## Requirement
Beginning with the line that has "professional content writers, and", please write out the remaining lines of the material exactly, the last one included.

Task data: Begin

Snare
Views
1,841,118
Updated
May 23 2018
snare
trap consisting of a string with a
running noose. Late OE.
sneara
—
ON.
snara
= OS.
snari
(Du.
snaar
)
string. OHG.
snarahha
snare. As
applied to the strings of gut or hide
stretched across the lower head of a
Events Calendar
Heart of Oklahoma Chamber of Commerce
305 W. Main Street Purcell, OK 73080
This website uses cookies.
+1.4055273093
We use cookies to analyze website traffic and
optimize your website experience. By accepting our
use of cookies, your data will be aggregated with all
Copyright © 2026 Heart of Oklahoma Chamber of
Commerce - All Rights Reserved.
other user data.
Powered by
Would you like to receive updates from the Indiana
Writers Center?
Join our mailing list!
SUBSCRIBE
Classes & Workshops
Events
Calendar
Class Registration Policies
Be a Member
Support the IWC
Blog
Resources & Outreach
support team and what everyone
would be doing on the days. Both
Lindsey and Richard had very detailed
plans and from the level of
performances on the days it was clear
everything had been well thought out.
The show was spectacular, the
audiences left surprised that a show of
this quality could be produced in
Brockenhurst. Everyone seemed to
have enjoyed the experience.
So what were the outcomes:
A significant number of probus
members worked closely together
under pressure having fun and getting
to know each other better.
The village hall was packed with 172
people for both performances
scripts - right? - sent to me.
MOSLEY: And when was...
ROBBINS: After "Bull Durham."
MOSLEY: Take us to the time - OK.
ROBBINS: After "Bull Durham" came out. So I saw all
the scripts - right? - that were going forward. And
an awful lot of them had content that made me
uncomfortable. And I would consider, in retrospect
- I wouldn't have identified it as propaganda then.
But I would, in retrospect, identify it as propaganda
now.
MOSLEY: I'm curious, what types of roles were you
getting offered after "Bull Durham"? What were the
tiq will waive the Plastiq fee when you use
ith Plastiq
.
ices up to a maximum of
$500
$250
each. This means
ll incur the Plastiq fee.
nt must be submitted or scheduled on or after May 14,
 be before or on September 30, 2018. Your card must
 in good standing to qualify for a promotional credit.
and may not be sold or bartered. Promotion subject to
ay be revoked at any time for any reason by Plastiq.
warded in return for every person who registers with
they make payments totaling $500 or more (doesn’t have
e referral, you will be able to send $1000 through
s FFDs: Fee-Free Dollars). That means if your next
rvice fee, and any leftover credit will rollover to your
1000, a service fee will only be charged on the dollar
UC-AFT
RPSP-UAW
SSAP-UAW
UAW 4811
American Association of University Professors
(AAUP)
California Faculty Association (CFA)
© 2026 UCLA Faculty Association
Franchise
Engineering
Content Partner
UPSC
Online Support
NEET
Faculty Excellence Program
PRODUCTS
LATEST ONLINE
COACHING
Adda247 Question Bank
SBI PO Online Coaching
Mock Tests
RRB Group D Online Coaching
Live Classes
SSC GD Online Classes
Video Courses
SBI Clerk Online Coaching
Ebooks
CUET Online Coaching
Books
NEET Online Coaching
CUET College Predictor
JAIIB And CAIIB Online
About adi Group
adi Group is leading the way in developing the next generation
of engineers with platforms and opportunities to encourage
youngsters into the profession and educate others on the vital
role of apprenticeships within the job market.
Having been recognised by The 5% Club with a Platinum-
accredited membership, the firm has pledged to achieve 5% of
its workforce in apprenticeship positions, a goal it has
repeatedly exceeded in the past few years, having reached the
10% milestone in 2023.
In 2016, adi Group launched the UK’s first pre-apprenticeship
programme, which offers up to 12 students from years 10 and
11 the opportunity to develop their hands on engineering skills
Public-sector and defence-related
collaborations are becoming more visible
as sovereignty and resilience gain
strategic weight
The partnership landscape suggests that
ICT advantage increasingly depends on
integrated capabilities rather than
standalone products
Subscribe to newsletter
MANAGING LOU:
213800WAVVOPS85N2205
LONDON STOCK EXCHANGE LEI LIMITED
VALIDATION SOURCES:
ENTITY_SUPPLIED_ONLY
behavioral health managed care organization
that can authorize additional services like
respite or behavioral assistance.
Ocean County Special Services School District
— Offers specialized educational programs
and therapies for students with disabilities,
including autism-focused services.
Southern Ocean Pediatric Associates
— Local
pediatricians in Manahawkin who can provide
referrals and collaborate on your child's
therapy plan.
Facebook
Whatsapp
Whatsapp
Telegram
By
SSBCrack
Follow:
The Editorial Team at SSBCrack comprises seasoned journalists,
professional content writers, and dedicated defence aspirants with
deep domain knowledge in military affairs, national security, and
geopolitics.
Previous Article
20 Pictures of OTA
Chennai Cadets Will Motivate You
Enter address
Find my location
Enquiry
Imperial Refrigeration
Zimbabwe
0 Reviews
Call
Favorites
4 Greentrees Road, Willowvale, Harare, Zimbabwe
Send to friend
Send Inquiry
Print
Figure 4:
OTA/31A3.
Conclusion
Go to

Task data: End

## Task result
professional content writers, and dedicated defence aspirants with
deep domain knowledge in military affairs, national security, and
geopolitics.
Previous Article
20 Pictures of OTA
Chennai Cadets Will Motivate You
Enter address
Find my location
Enquiry
Imperial Refrigeration
Zimbabwe
0 Reviews
Call
Favorites
4 Greentrees Road, Willowvale, Harare, Zimbabwe
Send to friend
Send Inquiry
Print
Figure 4:
OTA/31A3.
Conclusion
Go to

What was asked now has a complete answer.